Jun 05, 2020 | Currency Market Analysis

Global Themes

The U.S. dollar caught a tentative breather on caution ahead of America’s monthly jobs report. Consequently, the greenback steadied near three-month lows against the euro, sterling and Canadian dollar. The yen, another safe harbor that’s fallen out of favor as recovery optimism builds, slipped to 10-week lows against its U.S. counterpart. A rapid loss of altitude has pushed the dollar dangerously close to 2020 lows. The buck’s latest descent stemmed from the ECB overwhelming with stimulus to help stave off a deeper recession. The buck’s tentative recovery from three-month lows is likely to hinge on America’s May jobs report today. Forecasts call for a loss of 8 million jobs in May and unemployment around 20% from just below 15% in April.


A massive upside surprise to America’s jobs report put a brake on the euro’s surge to three-month peaks. The euro is on a three-week winning streak, helped by the ECB this week delivering stimulus that overwhelmed expectations. The ECB beefed up its coronavirus support scheme by €600 billion – exceeding consensus forecasts of €500 billion – to €1.35 trillion. Today’s stunningly positive U.S. jobs report, showing a gain of more than 2.5 million in May – poured cold water over prospects of Europe on a faster track to recovery than America.


Signs that America’s recovery from the coronavirus commenced last month put some wind at the dollar’s back, coaxing it from three-month lows. America added just over 2.5 million jobs in May, far above forecasts of a outsized loss of 8 million. The sudden spike in hiring pushed unemployment down to 13.3% from 14.7%. Green shoots this large helped the dollar form a tentative bottom. It’s premature to say whether the massive hiring spree has changed the game in a meaningful way for the dollar. At the very least, it can buy the Fed, which issues a policy decision next week (Jun 10), more time to wait and see before increasing stimulus.


Surprise Canadian job growth last month lit a fire under the loonie, sending it to fresh three-month peaks.

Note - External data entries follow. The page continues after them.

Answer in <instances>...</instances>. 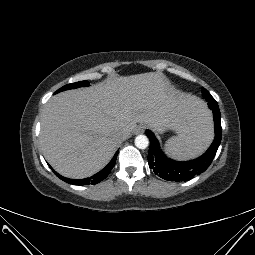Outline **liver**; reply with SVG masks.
<instances>
[{
    "label": "liver",
    "instance_id": "1",
    "mask_svg": "<svg viewBox=\"0 0 255 255\" xmlns=\"http://www.w3.org/2000/svg\"><path fill=\"white\" fill-rule=\"evenodd\" d=\"M200 109L204 104L199 99L176 92L161 73L110 78L59 93L47 102L41 118L42 152L61 175L85 178L107 164L136 123L182 133ZM117 132L126 138L117 140Z\"/></svg>",
    "mask_w": 255,
    "mask_h": 255
}]
</instances>
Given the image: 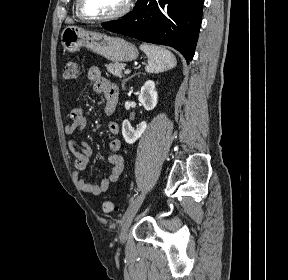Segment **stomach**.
<instances>
[{
  "label": "stomach",
  "mask_w": 288,
  "mask_h": 280,
  "mask_svg": "<svg viewBox=\"0 0 288 280\" xmlns=\"http://www.w3.org/2000/svg\"><path fill=\"white\" fill-rule=\"evenodd\" d=\"M61 43L68 52L73 53L79 51L81 47H86L115 63L135 60L139 54L135 45L123 38L107 36L77 26L64 28Z\"/></svg>",
  "instance_id": "obj_1"
}]
</instances>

Canada added nearly 290,000 jobs in May, wrongfooting forecasts of a loss of 500,000. Despite the welcome hiring spree, unemployment, while below forecasts of 15%, rose to 13.7%, an all-time high, from 13.0%. Evidence of the economic recovery transpiring sooner rather than later suggests the Bank of Canada may hold fire on stronger stimulus which is loonie-positive


Rising risk appetite buoyed sterling, with the U.K. unit flirting with three-month peaks against its U.S. peer. The pound’s resilience is a bit remarkable as it’s coming against a backdrop of chronic Brexit uncertainty. The EU’s chief negotiator acknowledged scant signs of progress toward a trade deal in talks this week.